The media has reported on peace talks between Ukraine and Russia—including fresh headlines just this weekend—but as Vladimir Putin targets Ukrainian civilians in a ruthless assault, he seems unlikely to cede ground at the bargaining table. "Putin's own penchant for risk and the patterns evident in other authoritarian regimes suggest that doubling down to secure his maximalist aims in Ukraine is the more likely outcome," Andrea Kendall-Taylor and Erica Frantz write in Foreign Policy. Putin couldn't bear "any perception of loss" that might topple him from power, they explain: "If Putin is ousted, similar leaders' track records suggest Putin stands a high likelihood of being jailed, exiled, or killed."
- Even a ceasefire. "The current assumption in Washington is that the Russians are probably not negotiating in good faith," writes Gideon Rachman in the Financial Times. "Even the announcement of a ceasefire is likely to be treated skeptically—since Russia may just use it as an opportunity to regroup militarily."
- Siege tactics. Top US officials say airstrikes on Ukrainian civilians are designed to reduce Volodymyr Zelensky's leverage, forcing him to proclaim his nation's neutrality while ceding southern and eastern territories. "It does appear that [Putin] is reverting to siege tactics," a US official tells the Wall Street Journal. Analysts from two Washington think tanks agree that Putin has reverted to "siege" or "siege-and-starve" tactics that deliberately target civilian infrastructure and unarmed civilians, "which are war crimes."

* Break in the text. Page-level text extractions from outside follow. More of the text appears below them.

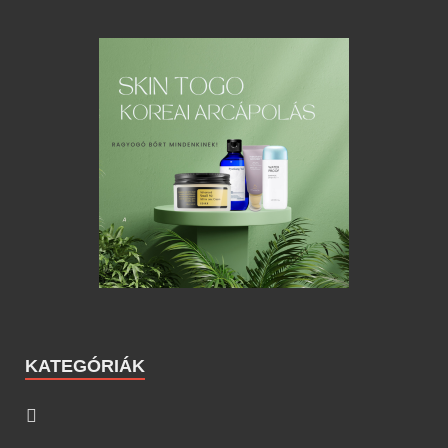
KATEGÓRIÁK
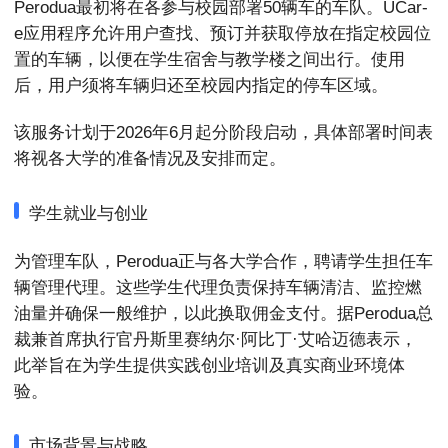
Perodua最初将在各参与校园部署50辆车的车队。UCar-
e应用程序允许用户查找、预订并获取停放在指定校园位
置的车辆，以便在学生宿舍与教学楼之间出行。使用
后，用户须将车辆归还至校园内指定的停车区域。
该服务计划于2026年6月起分阶段启动，具体部署时间表
将视各大学的准备情况及安排而定。
学生就业与创业
为管理车队，Perodua正与各大学合作，聘请学生担任车
辆管理代理。这些学生代理负责保持车辆清洁、监控燃
油量并确保一般维护，以此换取佣金支付。据Perodua总
裁兼首席执行官丹斯里赛纳尔·阿比丁·艾哈迈德表示，
此举旨在为学生提供实践创业培训及真实商业环境体
验。
市场背景与战略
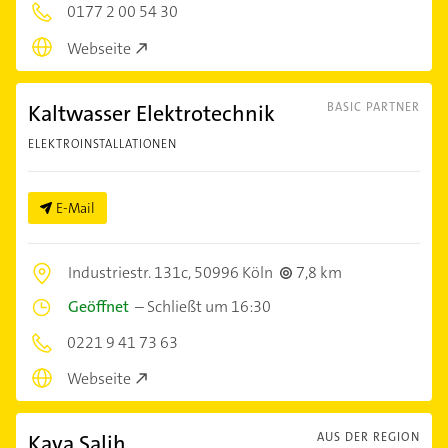
0177 2 00 54 30
Webseite
Kaltwasser Elektrotechnik
BASIC PARTNER
ELEKTROINSTALLATIONEN
E-Mail
Industriestr. 131c,
50996 Köln
7,8 km
Geöffnet
–
Schließt um 16:30
0221 9 41 73 63
Webseite
Kaya Salih
AUS DER REGION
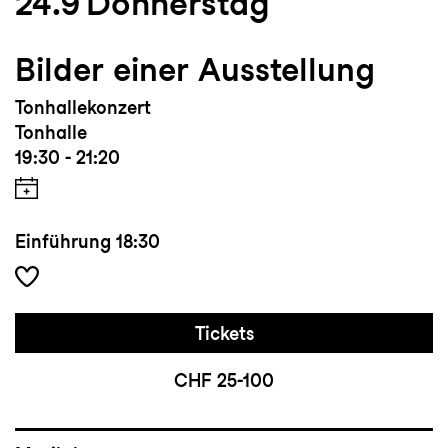
24.9
Donnerstag
Bilder einer Ausstellung
Tonhallekonzert
Tonhalle
19:30 - 21:20
Einführung
18:30
Tickets
CHF 25-100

- Putin's Plan "B." With Russia's land assault sputtering, "the next best thing would be to drive five or 10 million Ukrainian refugees, particularly women, children and the elderly, into Poland, Hungary and Western Europe—with the purpose of creating such intense social and economic burdens that these NATO states will eventually pressure Zelensky to agree to whatever terms Putin is demanding to stop the war," Thomas Friedman writes in the New York Times. "Putin's plan B seems to be unfolding as planned."
- Sanctions. Anyone hoping sanctions will spur peace talks should consider a comprehensive study that shows sanctions have worked partially just 34% of the time, the Week reported last month. Le Monde Diplomatique notes that previous sanctions actually pushed Russia to improve its domestic economy, making it a net exporter of agricultural products for the first time since the Soviet Union. "A pitiful substitute for diplomacy, a spiral of unilateral measures now threatens to lead to war in Europe," per LMD.
- A failed state. While NATO refuses to fight, Ukrainians are being killed and their infrastructure destroyed—which may satisfy Putin's alternate goal of crippling Ukraine without having to occupy major cities. Putin wants Ukraine to become a failed state "because it would bring an end to the threat of Ukraine as an intractable adversary" and remove "the prospect of a thriving and prosperous democratic model in the cradle of East Slavic civilization," Alexander Vindman and Dominic Cruz Bustillos wrote earlier this year in Foreign Affairs.